Pictures stay out; everything else in the records gets transcribed exactly.

▶ **EXTRACTED DATA**
*** Block opens ***

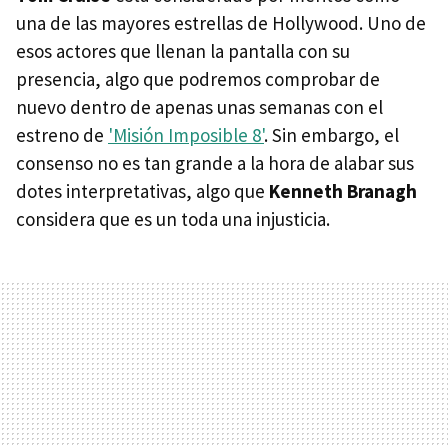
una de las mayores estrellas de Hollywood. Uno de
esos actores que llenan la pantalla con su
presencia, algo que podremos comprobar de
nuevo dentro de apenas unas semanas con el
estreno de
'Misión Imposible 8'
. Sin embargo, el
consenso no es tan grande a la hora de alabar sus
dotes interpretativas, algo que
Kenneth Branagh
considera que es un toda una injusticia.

*** Block closes ***

▶ **WRITTEN ANSWER**
una de las mayores estrellas de Hollywood. Uno de
esos actores que llenan la pantalla con su
presencia, algo que podremos comprobar de
nuevo dentro de apenas unas semanas con el
estreno de
'Misión Imposible 8'
. Sin embargo, el
consenso no es tan grande a la hora de alabar sus
dotes interpretativas, algo que
Kenneth Branagh
considera que es un toda una injusticia.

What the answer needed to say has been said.